===== Provided data
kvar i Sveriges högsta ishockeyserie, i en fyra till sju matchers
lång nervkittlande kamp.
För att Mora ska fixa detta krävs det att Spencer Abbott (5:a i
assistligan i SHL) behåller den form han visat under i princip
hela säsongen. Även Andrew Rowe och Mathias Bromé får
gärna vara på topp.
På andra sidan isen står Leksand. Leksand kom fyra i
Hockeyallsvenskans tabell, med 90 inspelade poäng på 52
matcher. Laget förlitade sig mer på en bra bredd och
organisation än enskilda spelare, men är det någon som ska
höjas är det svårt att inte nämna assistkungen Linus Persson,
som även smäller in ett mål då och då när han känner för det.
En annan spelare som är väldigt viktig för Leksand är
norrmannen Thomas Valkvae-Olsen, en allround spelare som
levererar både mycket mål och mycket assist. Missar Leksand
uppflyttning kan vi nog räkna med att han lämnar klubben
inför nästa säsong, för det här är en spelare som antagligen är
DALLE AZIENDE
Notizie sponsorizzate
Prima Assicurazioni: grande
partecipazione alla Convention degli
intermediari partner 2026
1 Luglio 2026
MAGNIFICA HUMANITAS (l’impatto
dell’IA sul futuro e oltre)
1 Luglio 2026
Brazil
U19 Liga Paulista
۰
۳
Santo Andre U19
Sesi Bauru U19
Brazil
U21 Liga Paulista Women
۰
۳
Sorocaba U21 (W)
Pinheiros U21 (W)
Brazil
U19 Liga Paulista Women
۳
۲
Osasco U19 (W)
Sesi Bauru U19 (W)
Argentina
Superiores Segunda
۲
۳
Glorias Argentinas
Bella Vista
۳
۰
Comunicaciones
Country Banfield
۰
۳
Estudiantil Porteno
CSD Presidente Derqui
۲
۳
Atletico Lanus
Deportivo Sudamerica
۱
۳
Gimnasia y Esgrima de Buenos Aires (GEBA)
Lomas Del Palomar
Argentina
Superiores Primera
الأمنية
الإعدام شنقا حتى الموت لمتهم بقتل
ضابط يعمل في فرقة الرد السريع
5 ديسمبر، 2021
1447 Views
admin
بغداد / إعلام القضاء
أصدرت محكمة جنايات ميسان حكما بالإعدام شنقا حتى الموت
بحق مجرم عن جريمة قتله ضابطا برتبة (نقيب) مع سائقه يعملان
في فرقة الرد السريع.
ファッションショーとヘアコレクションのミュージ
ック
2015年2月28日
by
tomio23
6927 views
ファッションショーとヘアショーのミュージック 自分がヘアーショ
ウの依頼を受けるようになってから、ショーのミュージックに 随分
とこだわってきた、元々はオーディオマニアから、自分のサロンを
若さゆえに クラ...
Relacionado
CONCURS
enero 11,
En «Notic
==========
===== Provided data
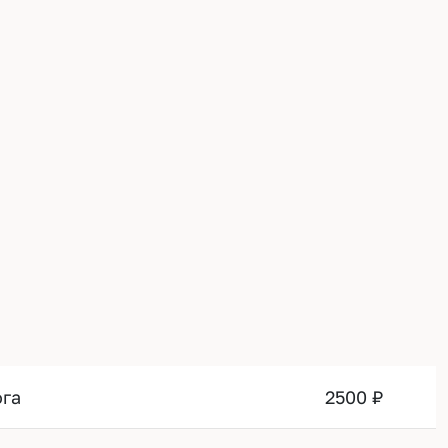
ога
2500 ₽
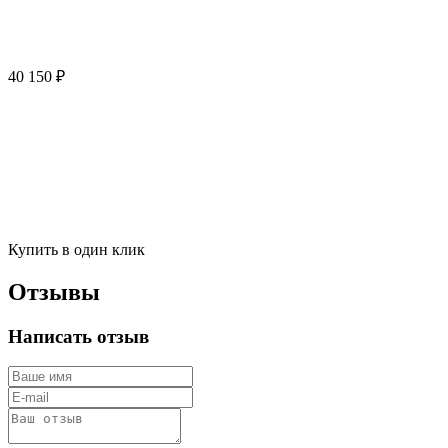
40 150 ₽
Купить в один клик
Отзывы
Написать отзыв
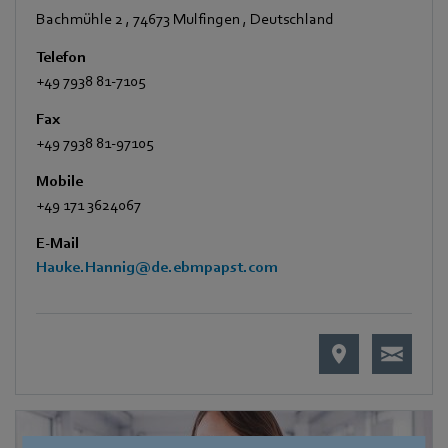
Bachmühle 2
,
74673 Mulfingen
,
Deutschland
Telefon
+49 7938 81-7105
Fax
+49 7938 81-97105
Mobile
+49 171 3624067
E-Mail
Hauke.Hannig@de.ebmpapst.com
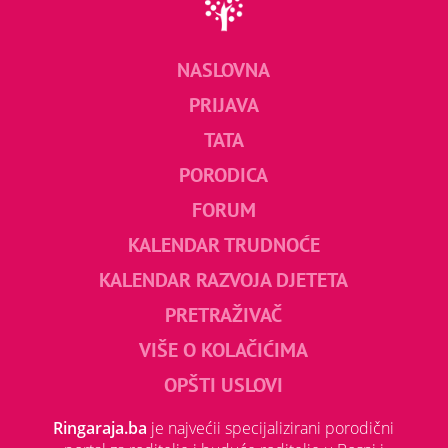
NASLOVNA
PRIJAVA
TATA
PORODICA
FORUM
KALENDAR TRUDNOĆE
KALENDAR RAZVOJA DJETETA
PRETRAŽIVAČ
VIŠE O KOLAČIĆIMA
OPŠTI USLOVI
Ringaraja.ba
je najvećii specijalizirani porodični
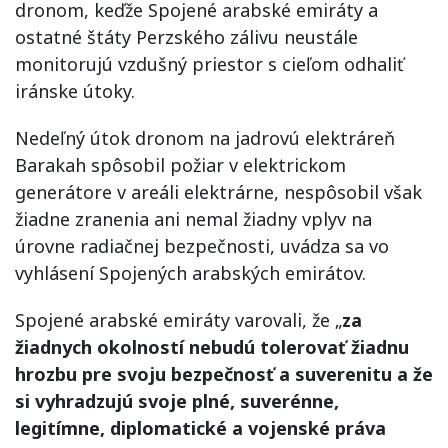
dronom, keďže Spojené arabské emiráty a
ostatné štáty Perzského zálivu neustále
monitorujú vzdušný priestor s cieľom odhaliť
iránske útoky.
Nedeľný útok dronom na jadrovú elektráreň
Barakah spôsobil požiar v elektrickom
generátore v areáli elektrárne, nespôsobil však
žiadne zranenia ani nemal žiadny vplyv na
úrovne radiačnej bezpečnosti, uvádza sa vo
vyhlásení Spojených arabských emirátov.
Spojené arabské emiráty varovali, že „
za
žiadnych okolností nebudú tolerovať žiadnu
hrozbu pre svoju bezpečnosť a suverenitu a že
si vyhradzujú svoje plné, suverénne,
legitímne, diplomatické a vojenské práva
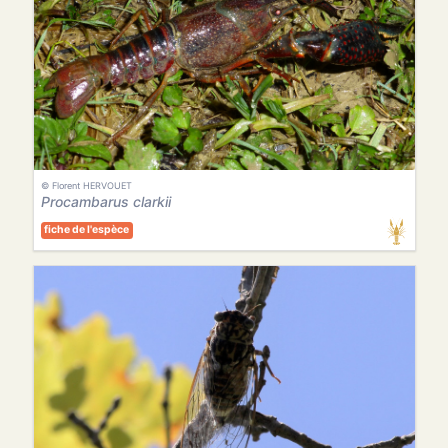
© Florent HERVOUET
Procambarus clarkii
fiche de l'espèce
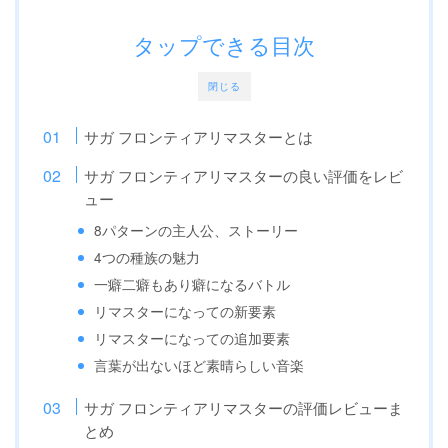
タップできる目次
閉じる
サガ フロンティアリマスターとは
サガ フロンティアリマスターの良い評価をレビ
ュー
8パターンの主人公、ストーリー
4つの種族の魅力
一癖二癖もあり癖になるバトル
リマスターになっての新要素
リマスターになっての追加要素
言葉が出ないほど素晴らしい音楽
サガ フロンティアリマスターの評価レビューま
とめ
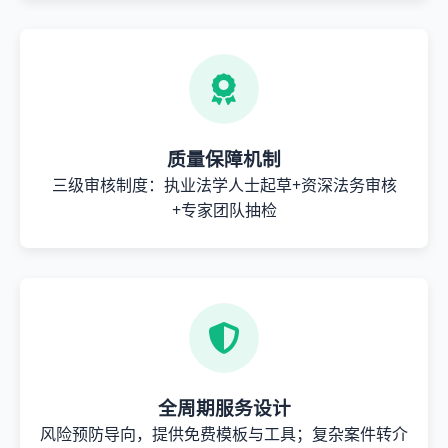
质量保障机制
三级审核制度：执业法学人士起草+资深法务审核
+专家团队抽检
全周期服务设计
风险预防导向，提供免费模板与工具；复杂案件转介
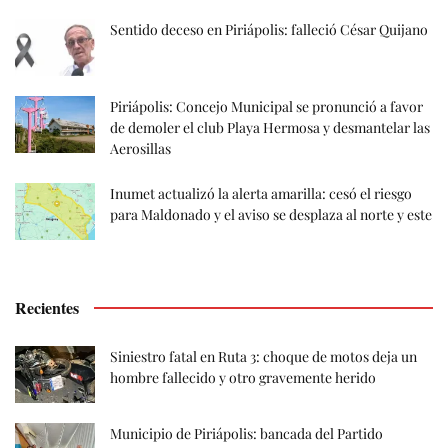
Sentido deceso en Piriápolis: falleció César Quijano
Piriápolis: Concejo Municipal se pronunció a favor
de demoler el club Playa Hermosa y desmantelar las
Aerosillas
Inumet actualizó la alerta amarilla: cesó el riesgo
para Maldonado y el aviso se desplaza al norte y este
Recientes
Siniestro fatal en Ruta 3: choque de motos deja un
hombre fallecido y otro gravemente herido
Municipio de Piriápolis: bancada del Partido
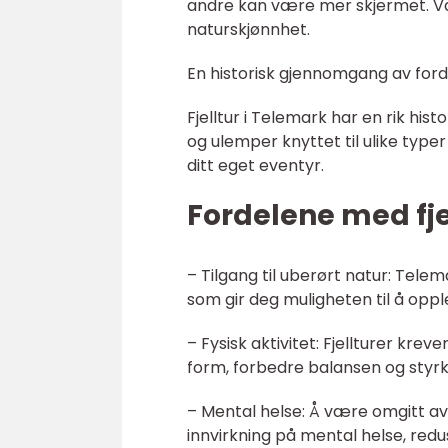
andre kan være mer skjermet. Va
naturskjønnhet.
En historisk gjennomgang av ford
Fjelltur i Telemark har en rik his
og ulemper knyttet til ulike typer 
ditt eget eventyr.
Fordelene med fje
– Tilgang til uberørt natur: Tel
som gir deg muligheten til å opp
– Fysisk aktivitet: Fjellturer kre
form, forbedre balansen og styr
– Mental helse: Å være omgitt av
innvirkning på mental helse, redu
==========
===== Provided data
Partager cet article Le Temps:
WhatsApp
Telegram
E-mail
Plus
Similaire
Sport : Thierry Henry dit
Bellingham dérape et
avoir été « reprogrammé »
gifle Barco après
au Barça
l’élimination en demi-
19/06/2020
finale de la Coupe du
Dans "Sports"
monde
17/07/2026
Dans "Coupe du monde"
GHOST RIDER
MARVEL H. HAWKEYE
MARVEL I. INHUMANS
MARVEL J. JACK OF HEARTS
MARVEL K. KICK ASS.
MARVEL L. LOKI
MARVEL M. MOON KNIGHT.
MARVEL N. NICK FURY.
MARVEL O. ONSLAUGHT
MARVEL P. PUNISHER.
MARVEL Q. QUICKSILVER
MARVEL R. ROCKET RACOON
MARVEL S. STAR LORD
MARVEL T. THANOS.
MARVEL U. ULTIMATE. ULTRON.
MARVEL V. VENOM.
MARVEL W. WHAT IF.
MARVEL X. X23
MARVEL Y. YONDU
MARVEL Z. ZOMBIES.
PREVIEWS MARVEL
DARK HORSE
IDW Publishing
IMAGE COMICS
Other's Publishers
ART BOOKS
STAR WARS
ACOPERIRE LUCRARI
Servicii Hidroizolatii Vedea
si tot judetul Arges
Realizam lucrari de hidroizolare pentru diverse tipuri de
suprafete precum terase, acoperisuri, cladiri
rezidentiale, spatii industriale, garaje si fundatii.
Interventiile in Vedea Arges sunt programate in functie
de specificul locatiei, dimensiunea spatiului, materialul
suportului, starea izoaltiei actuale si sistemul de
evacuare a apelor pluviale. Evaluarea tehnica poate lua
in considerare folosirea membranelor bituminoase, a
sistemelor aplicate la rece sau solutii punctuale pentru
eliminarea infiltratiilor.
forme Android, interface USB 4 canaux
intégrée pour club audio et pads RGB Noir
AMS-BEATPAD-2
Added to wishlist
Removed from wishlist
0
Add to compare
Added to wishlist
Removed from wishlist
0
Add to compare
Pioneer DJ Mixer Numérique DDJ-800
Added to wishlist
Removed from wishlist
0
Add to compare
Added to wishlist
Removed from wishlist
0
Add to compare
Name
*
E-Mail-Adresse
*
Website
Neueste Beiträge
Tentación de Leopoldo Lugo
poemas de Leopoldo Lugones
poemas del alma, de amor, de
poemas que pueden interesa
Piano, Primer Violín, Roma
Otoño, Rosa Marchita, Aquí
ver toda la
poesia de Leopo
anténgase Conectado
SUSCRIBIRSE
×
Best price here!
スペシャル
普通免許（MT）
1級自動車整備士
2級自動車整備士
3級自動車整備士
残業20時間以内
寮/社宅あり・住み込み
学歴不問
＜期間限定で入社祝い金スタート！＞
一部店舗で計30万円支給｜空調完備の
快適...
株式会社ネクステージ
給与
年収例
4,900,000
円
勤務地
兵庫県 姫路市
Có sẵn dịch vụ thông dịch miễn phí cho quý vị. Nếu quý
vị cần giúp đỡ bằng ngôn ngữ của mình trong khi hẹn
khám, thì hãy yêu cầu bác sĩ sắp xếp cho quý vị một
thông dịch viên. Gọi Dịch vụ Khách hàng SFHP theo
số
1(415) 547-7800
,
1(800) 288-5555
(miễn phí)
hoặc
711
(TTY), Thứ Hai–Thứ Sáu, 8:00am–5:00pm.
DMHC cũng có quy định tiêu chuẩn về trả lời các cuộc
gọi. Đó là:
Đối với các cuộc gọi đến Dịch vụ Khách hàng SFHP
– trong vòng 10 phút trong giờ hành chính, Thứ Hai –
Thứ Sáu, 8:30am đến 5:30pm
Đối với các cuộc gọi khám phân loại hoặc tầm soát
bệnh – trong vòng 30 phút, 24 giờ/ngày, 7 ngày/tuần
==========
* Task brief
Would you quote everything above from the line containing "žiadne zranenia ani nemal žiadny vplyv na" down to the line containing "legitímne, diplomatické a vojenské práva"? Include both of those lines and nothing else.

* Solution to this exercise
žiadne zranenia ani nemal žiadny vplyv na
úrovne radiačnej bezpečnosti, uvádza sa vo
vyhlásení Spojených arabských emirátov.
Spojené arabské emiráty varovali, že „
za
žiadnych okolností nebudú tolerovať žiadnu
hrozbu pre svoju bezpečnosť a suverenitu a že
si vyhradzujú svoje plné, suverénne,
legitímne, diplomatické a vojenské práva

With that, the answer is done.